The defeat of the UTSU Annual General Meeting agenda in November focused the debate over campus politics even more than before on the particular and the personal. Student political discourse has had an increasingly narrow focus on UTSU incumbents, their contentious electoral history, and other U of T-specific concerns. Here, I want to take a “wider” view by focusing on rhetoric, not on policy, elections, or candidates.

This may seem like nitpicking, but words have power, and the rhetoric of the UTSU and its national umbrella organization, the Canadian Federation of Students (CFS), has real consequences for our generation’s approach to post-secondary education. Rights rhetoric is ubiquitous in all kinds of activism, including student advocacy, but the CFS seems particularly zealous in promoting it as their big-banner tag line. Contrary to the proclamations, placards, and protest slogans of the CFS and its on-campus affiliates, post-secondary education is not a right. In fact, the whole purpose of higher education is that it is a great privilege, granted on a very specific basis.

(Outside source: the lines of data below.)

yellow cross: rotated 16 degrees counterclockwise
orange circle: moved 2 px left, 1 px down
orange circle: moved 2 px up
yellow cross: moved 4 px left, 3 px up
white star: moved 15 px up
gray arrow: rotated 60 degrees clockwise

My argument is premised on the idea that there are different kinds of rights. That is, if access to higher education is a right, it is not a universal or fundamental right, as the CFS clearly imagines it to be. The CFS and UTSU’s invocation of rights rhetoric isn’t restricted to accessing post-secondary education itself. A list of student rights on the UTSU’s website includes the “right” to refuse to submit work to turnitin.com and the “right” to submit handwritten essays, for example. It’s crucial to remember that these two kinds of “rights” — the right to be a post-secondary student in the first place and the rights of post-secondary students — are very different, both from one another and from the most fundamental rights such as those to vote, life, liberty, and security of person.

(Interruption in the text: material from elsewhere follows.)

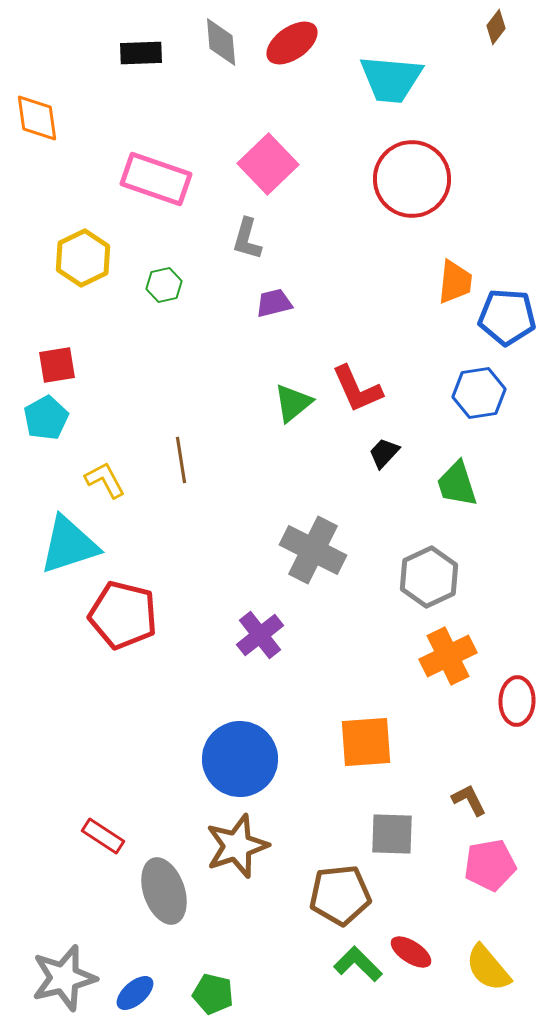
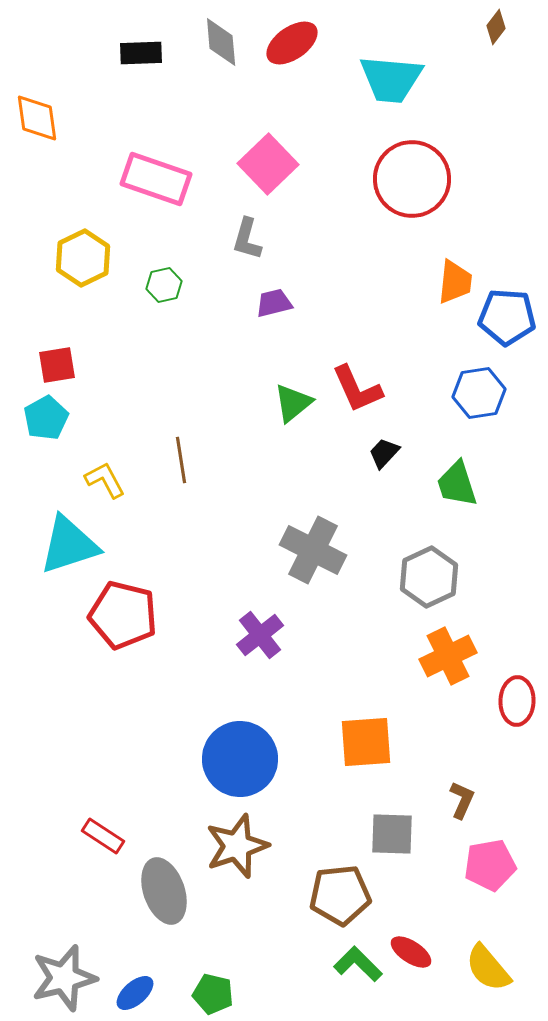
brown L-shape at (469, 800): moved 7 px left; rotated 51 degrees clockwise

Clearly, there are different kinds of rights, and they vary in importance and scope. I don’t claim that the CFS and UTSU intentionally conflate these types of rights in their rhetoric; it is most likely that they simply would disagree with me about these distinctions. Nonetheless, the invocation of universal and fundamental rights rhetoric does serve their purposes by providing a compelling rhetorical backdrop for campaigns and advocacy, which are often worthwhile and productive. If they were to qualify their use of the word “right,” there would be no problem.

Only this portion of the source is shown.